◆ **WHAT IS NEEDED**:
Any picture in the data below gets skipped; print all the rest exactly.

◆ **DATA LISTING**:

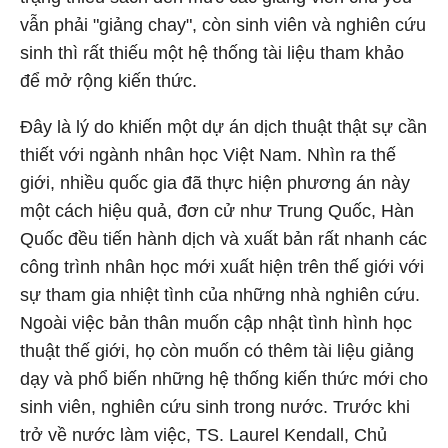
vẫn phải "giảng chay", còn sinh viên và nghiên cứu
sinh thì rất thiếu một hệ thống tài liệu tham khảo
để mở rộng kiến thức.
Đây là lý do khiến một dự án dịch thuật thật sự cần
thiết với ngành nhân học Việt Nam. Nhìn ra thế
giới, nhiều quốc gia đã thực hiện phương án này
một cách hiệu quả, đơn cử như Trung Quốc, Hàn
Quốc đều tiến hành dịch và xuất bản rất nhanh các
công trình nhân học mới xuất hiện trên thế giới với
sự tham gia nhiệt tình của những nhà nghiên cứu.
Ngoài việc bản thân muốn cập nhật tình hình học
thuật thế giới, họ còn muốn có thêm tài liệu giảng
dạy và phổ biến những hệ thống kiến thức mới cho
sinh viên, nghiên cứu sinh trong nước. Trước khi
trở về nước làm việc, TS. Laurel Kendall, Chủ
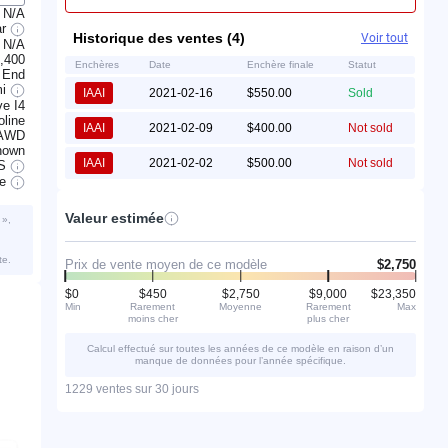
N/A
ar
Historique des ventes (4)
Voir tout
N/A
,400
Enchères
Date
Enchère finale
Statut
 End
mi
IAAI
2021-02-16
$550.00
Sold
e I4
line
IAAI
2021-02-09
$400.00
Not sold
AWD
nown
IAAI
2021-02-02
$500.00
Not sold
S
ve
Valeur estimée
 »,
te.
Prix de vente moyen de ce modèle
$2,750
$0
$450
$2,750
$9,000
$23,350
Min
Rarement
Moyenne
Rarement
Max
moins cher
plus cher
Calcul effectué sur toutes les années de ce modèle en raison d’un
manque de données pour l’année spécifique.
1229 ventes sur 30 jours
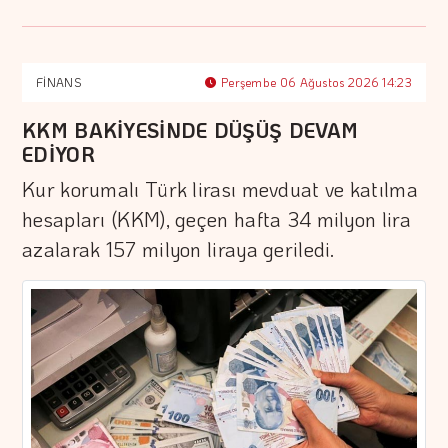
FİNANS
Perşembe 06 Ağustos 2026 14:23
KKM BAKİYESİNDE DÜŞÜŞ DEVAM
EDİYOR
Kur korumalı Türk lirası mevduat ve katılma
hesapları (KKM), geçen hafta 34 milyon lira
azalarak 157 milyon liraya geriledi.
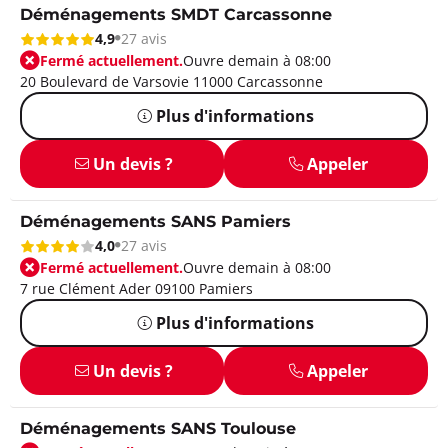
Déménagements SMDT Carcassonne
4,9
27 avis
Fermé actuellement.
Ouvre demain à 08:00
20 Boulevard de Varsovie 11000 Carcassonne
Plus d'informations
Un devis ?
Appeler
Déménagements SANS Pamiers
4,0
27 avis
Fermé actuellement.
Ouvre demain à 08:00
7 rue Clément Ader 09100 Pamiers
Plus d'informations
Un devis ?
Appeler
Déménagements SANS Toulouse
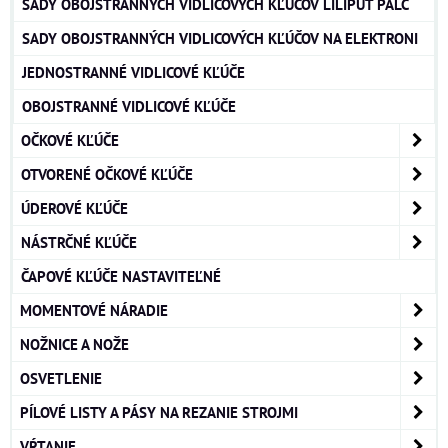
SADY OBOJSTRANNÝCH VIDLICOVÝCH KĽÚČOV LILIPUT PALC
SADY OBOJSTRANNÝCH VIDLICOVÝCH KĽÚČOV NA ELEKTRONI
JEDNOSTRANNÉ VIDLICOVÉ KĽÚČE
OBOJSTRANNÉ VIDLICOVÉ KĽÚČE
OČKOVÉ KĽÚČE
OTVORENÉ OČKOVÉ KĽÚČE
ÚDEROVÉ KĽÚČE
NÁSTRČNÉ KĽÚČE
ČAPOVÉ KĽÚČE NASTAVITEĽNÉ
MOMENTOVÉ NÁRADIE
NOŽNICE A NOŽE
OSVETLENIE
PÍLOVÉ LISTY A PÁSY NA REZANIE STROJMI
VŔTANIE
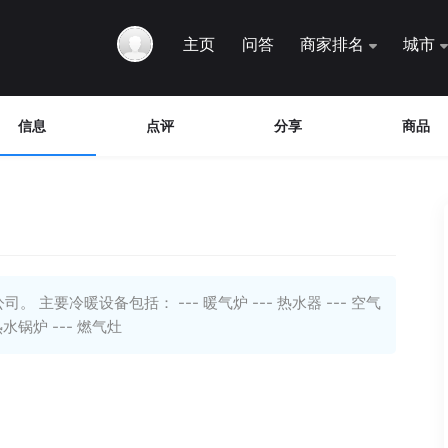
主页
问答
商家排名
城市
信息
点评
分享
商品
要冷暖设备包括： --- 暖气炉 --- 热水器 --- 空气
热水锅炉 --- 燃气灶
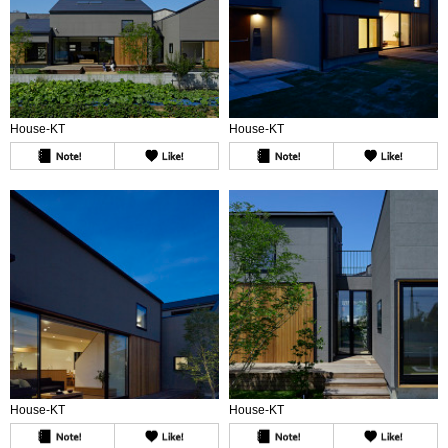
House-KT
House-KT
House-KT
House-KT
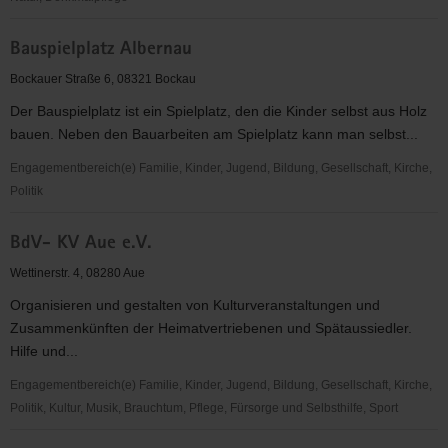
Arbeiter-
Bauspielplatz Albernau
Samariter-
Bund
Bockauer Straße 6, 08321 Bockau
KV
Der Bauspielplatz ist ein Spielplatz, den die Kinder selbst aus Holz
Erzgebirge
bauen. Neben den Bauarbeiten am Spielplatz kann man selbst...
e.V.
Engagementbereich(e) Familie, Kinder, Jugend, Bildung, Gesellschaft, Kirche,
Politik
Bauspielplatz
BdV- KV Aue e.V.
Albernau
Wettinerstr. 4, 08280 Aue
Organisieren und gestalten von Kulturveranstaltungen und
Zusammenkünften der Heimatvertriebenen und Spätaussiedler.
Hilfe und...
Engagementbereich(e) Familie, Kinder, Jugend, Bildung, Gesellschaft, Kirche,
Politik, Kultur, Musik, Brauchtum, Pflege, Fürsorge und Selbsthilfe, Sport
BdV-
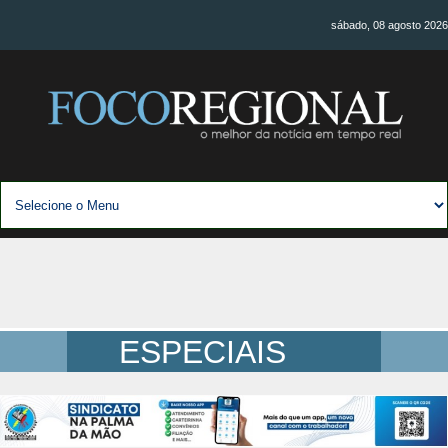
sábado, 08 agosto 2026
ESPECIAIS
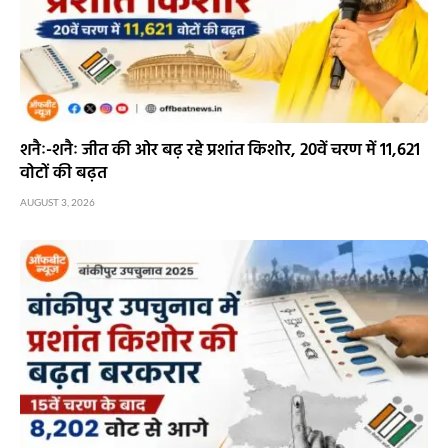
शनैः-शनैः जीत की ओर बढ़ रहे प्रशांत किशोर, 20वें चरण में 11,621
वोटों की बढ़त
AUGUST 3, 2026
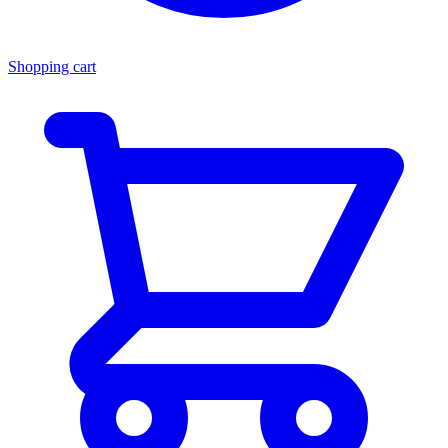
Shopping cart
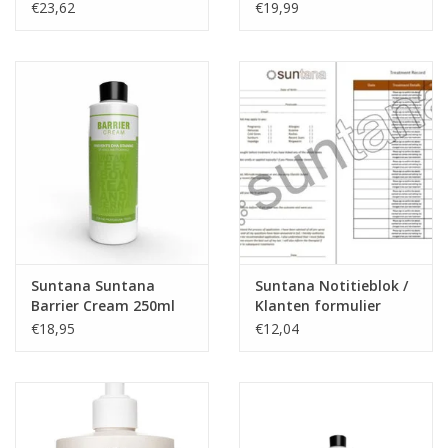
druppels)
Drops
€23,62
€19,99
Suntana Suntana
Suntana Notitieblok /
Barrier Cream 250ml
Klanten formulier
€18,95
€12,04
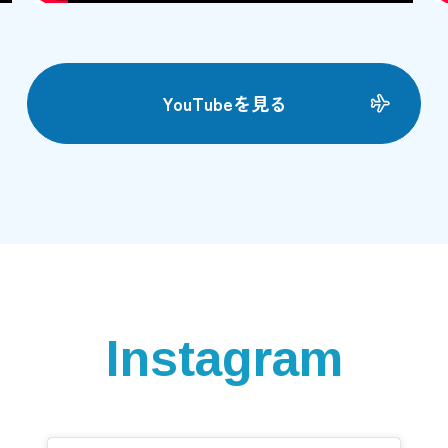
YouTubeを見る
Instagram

◆ **SOLVED PROBLEM**:
vẫn phải "giảng chay", còn sinh viên và nghiên cứu
sinh thì rất thiếu một hệ thống tài liệu tham khảo
để mở rộng kiến thức.
Đây là lý do khiến một dự án dịch thuật thật sự cần
thiết với ngành nhân học Việt Nam. Nhìn ra thế
giới, nhiều quốc gia đã thực hiện phương án này
một cách hiệu quả, đơn cử như Trung Quốc, Hàn
Quốc đều tiến hành dịch và xuất bản rất nhanh các
công trình nhân học mới xuất hiện trên thế giới với
sự tham gia nhiệt tình của những nhà nghiên cứu.
Ngoài việc bản thân muốn cập nhật tình hình học
thuật thế giới, họ còn muốn có thêm tài liệu giảng
dạy và phổ biến những hệ thống kiến thức mới cho
sinh viên, nghiên cứu sinh trong nước. Trước khi
trở về nước làm việc, TS. Laurel Kendall, Chủ
N/A
ar
Historique des ventes (4)
Voir tout
N/A
,400
Enchères
Date
Enchère finale
Statut
 End
mi
IAAI
2021-02-16
$550.00
Sold
e I4
line
IAAI
2021-02-09
$400.00
Not sold
AWD
nown
IAAI
2021-02-02
$500.00
Not sold
S
ve
Valeur estimée
 »,
te.
Prix de vente moyen de ce modèle
$2,750
$0
$450
$2,750
$9,000
$23,350
Min
Rarement
Moyenne
Rarement
Max
moins cher
plus cher
Calcul effectué sur toutes les années de ce modèle en raison d’un
manque de données pour l’année spécifique.
1229 ventes sur 30 jours
FİNANS
Perşembe 06 Ağustos 2026 14:23
KKM BAKİYESİNDE DÜŞÜŞ DEVAM
EDİYOR
Kur korumalı Türk lirası mevduat ve katılma
hesapları (KKM), geçen hafta 34 milyon lira
azalarak 157 milyon liraya geriledi.
Déménagements SMDT Carcassonne
4,9
27 avis
Fermé actuellement.
Ouvre demain à 08:00
20 Boulevard de Varsovie 11000 Carcassonne
Plus d'informations
Un devis ?
Appeler
Déménagements SANS Pamiers
4,0
27 avis
Fermé actuellement.
Ouvre demain à 08:00
7 rue Clément Ader 09100 Pamiers
Plus d'informations
Un devis ?
Appeler
Déménagements SANS Toulouse
SADY OBOJSTRANNÝCH VIDLICOVÝCH KĽÚČOV LILIPUT PALC
SADY OBOJSTRANNÝCH VIDLICOVÝCH KĽÚČOV NA ELEKTRONI
JEDNOSTRANNÉ VIDLICOVÉ KĽÚČE
OBOJSTRANNÉ VIDLICOVÉ KĽÚČE
OČKOVÉ KĽÚČE
OTVORENÉ OČKOVÉ KĽÚČE
ÚDEROVÉ KĽÚČE
NÁSTRČNÉ KĽÚČE
ČAPOVÉ KĽÚČE NASTAVITEĽNÉ
MOMENTOVÉ NÁRADIE
NOŽNICE A NOŽE
OSVETLENIE
PÍLOVÉ LISTY A PÁSY NA REZANIE STROJMI
VŔTANIE
主页
问答
商家排名
城市
信息
点评
分享
商品
要冷暖设备包括： --- 暖气炉 --- 热水器 --- 空气
热水锅炉 --- 燃气灶
House-KT
House-KT
House-KT
House-KT
Arbeiter-
Bauspielplatz Albernau
Samariter-
Bund
Bockauer Straße 6, 08321 Bockau
KV
Der Bauspielplatz ist ein Spielplatz, den die Kinder selbst aus Holz
Erzgebirge
bauen. Neben den Bauarbeiten am Spielplatz kann man selbst...
e.V.
Engagementbereich(e) Familie, Kinder, Jugend, Bildung, Gesellschaft, Kirche,
Politik
Bauspielplatz
BdV- KV Aue e.V.
Albernau
Wettinerstr. 4, 08280 Aue
Organisieren und gestalten von Kulturveranstaltungen und
Zusammenkünften der Heimatvertriebenen und Spätaussiedler.
Hilfe und...
Engagementbereich(e) Familie, Kinder, Jugend, Bildung, Gesellschaft, Kirche,
Politik, Kultur, Musik, Brauchtum, Pflege, Fürsorge und Selbsthilfe, Sport
BdV-
sábado, 08 agosto 2026
ESPECIAIS
शनैः-शनैः जीत की ओर बढ़ रहे प्रशांत किशोर, 20वें चरण में 11,621
वोटों की बढ़त
AUGUST 3, 2026
Shopping cart
druppels)
Drops
€23,62
€19,99
Suntana Suntana
Suntana Notitieblok /
Barrier Cream 250ml
Klanten formulier
€18,95
€12,04
YouTubeを見る
Instagram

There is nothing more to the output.